= GOAL OF THE EXERCISE =
Leaving out every picture, output the records below exactly as they are.

=== DATA EXCERPTS ===

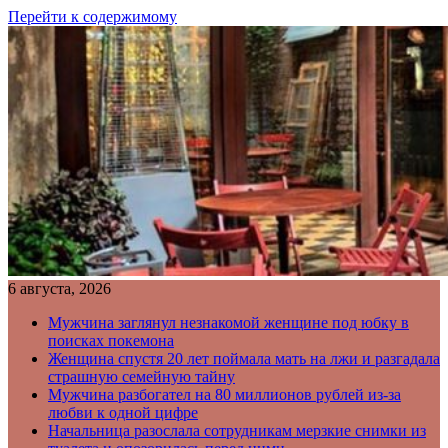
Перейти к содержимому
6 августа, 2026
Мужчина заглянул незнакомой женщине под юбку в
поисках покемона
Женщина спустя 20 лет поймала мать на лжи и разгадала
страшную семейную тайну
Мужчина разбогател на 80 миллионов рублей из-за
любви к одной цифре
Начальница разослала сотрудникам мерзкие снимки из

===

= ANSWER SPACE =
Перейти к содержимому
6 августа, 2026
Мужчина заглянул незнакомой женщине под юбку в
поисках покемона
Женщина спустя 20 лет поймала мать на лжи и разгадала
страшную семейную тайну
Мужчина разбогател на 80 миллионов рублей из-за
любви к одной цифре
Начальница разослала сотрудникам мерзкие снимки из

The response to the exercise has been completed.